Key Features and Functions:

📥 Video Acquisition: Supports yt-dlp downloads or local file uploads

📜 Accurate Recognition: High-accuracy speech recognition based on Whisper

🧠 Intelligent Segmentation: Subtitle segmentation and alignment using LLM

🔄 Terminology Replacement: One-click replacement of professional vocabulary

🌍 Professional Translation: LLM translation with context to maintain natural semantics

🎙️ Voice Cloning: Offers selected voice tones from CosyVoice or custom voice cloning

🎬 Video Composition: Automatically processes landscape and portrait videos and subtitle layout

💻 Cross-Platform: Supports Windows, Linux, macOS, providing desktop, server, and CLI modes

Effect Demonstration

The image below shows the effect of the subtitle file generated after importing a 46-minute local video and executing it with one click, without any manual adjustments. There are no omissions or overlaps, the segmentation is natural, and the translation quality is very high. Alignment Effect

### Subtitle Translation --- https://github.com/user-attachments/assets/bba1ac0a-fe6b-4947-b58d-ba99306d0339 ### Dubbing --- https://github.com/user-attachments/assets/0b32fad3-c3ad-4b6a-abf0-0865f0dd2385 ### Portrait Mode --- https://github.com/user-attachments/assets/c2c7b528-0ef8-4ba9-b8ac-f9f92f6d4e71

🔍 Supported Speech Recognition Services

All local models in the table below support automatic installation of executable files + model files; you just need to choose, and Klic will prepare everything for you.
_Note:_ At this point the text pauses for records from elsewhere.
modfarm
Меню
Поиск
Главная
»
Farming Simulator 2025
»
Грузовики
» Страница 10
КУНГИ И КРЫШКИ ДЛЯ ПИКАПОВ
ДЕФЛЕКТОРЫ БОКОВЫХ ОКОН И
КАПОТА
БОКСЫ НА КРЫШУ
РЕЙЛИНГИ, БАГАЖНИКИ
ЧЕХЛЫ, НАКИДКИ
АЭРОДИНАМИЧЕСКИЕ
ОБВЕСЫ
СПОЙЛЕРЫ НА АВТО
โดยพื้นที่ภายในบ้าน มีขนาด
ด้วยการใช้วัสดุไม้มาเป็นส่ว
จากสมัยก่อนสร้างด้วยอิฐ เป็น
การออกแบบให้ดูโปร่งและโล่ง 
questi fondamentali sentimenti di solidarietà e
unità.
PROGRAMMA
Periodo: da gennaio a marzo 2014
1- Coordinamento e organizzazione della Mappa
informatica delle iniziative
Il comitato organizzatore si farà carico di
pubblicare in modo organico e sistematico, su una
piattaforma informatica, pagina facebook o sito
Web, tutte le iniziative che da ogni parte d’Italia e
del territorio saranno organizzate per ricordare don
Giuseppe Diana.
Service Source Supported Platforms Model Options Local/Cloud Remarks
OpenAI Whisper All Platforms - Cloud Fast speed and good effect
FasterWhisper Windows/Linux tiny/medium/large-v2 (recommended medium+) Local Faster speed, no cloud service cost
WhisperKit macOS (M-series only) large-v2 Local Native optimization for Apple chips
WhisperCpp All Platforms large-v2 Local Supports all platforms
Alibaba Cloud ASR All Platforms - Cloud Avoids network issues in mainland China

🚀 Large Language Model Support

✅ Compatible with all cloud/local large language model services that comply with OpenAI API specifications, including but not limited to:

  • OpenAI
  • Gemini
  • DeepSeek
  • Tongyi Qianwen
  • Locally deployed open-source models
  • Other API services compatible with OpenAI format

🎤 TTS Text-to-Speech Support

  • Alibaba Cloud Voice Service
  • OpenAI TTS

Language Support

Input languages supported: Chinese, English, Japanese, German, Turkish, Korean, Russian, Malay (continuously increasing)
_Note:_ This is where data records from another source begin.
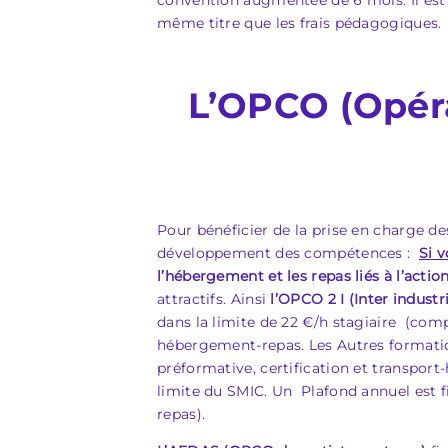
convention augmentée de 6 mois. Il est à
même titre que les frais pédagogiques.
L’OPCO
(Opér
Pour bénéficier de la prise en charge d
développement des compétences :
Si 
l’hébergement et les repas
liés à l’act
attractifs. Ainsi
l’OPCO 2 I (Inter industr
dans la limite de 22 €/h stagiaire (comp
hébergement-repas. Les Autres formation
préformative, certification et transport
limite du SMIC. Un Plafond annuel est f
repas).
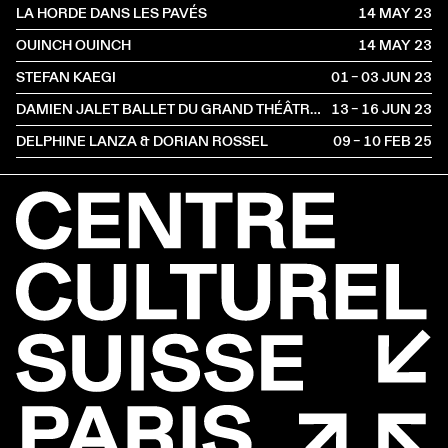
LA HORDE DANS LES PAVÉS
14 MAY
2023
OUINCH OUINCH
14 MAY
2023
STEFAN KAEGI
01 – 03 JUN
2023
DAMIEN JALET BALLET DU GRAND THÉÂTRE DE GENÈVE
13 – 16 JUN
2023
DELPHINE LANZA & DORIAN ROSSEL
09 – 10 FEB
2025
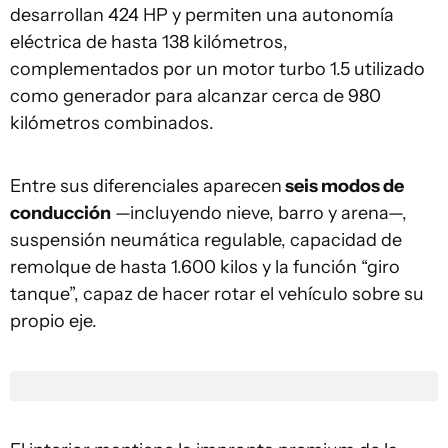
desarrollan 424 HP y permiten una autonomía
eléctrica de hasta 138 kilómetros,
complementados por un motor turbo 1.5 utilizado
como generador para alcanzar cerca de 980
kilómetros combinados.
Entre sus diferenciales aparecen
seis modos de
conducción
—incluyendo nieve, barro y arena—,
suspensión neumática regulable, capacidad de
remolque de hasta 1.600 kilos y la función “giro
tanque”, capaz de hacer rotar el vehículo sobre su
propio eje.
Translation languages supported: English, Chinese, Russian, Spanish, French, and 101 other languages

Interface Preview

Interface Preview Interface Preview

🚀 Quick Start

You can ask questions on the Deepwiki of KrillinAI. It indexes the files in the repository, so you can find answers quickly.

Basic Steps

First, download the executable file that matches your device system from the Release, then follow the tutorial below to choose between the desktop version or non-desktop version. Place the software download in an empty folder, as running it will generate some directories, and keeping it in an empty folder will make management easier.
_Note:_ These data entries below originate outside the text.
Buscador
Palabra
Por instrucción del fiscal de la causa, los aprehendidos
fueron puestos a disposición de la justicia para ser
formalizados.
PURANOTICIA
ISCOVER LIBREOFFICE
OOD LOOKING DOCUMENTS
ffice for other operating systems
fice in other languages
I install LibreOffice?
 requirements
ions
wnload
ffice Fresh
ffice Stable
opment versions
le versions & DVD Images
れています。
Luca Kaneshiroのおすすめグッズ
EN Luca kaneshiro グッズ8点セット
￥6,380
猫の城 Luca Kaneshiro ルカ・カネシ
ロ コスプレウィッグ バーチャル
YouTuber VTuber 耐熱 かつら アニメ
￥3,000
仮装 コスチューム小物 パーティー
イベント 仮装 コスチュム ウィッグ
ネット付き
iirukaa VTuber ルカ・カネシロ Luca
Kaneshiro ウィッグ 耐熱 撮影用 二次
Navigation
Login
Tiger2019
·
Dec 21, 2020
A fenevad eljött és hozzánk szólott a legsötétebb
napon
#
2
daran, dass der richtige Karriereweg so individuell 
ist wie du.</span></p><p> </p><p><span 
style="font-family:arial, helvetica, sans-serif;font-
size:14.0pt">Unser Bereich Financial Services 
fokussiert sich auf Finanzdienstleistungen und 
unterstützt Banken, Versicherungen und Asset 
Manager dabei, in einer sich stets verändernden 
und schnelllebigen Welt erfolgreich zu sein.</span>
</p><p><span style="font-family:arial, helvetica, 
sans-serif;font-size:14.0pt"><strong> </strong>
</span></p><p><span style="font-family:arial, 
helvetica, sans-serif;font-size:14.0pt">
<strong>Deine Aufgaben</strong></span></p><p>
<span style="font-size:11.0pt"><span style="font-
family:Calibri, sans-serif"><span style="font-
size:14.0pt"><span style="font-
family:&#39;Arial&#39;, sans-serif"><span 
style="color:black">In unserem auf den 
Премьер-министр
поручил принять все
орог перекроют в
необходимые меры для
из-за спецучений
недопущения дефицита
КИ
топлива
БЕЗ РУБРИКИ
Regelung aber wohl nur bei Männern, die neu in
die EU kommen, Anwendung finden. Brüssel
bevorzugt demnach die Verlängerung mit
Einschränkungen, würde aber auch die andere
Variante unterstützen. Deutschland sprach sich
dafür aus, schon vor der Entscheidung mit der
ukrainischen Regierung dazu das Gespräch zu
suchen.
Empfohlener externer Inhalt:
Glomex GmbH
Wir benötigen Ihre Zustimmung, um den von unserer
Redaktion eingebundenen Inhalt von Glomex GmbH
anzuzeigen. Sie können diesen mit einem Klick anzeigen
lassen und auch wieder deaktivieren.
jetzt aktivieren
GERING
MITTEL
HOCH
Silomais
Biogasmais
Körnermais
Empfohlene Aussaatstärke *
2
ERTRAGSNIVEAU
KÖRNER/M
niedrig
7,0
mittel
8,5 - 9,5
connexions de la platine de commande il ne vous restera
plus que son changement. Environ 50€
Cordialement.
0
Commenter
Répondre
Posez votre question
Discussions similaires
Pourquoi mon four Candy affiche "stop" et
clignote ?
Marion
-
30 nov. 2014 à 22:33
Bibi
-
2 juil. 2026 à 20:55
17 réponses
【If it is the desktop version, i.e., the release file with "desktop," see here】 The desktop version is newly released to address the issues of new users struggling to edit configuration files correctly, and there are some bugs that are continuously being updated.

  1. Double-click the file to start using it (the desktop version also requires configuration within the software)

【If it is the non-desktop version, i.e., the release file without "desktop," see here】 The non-desktop version is the initial version, which has a more complex configuration but is stable in functionality and suitable for server deployment, as it provides a UI in a web format.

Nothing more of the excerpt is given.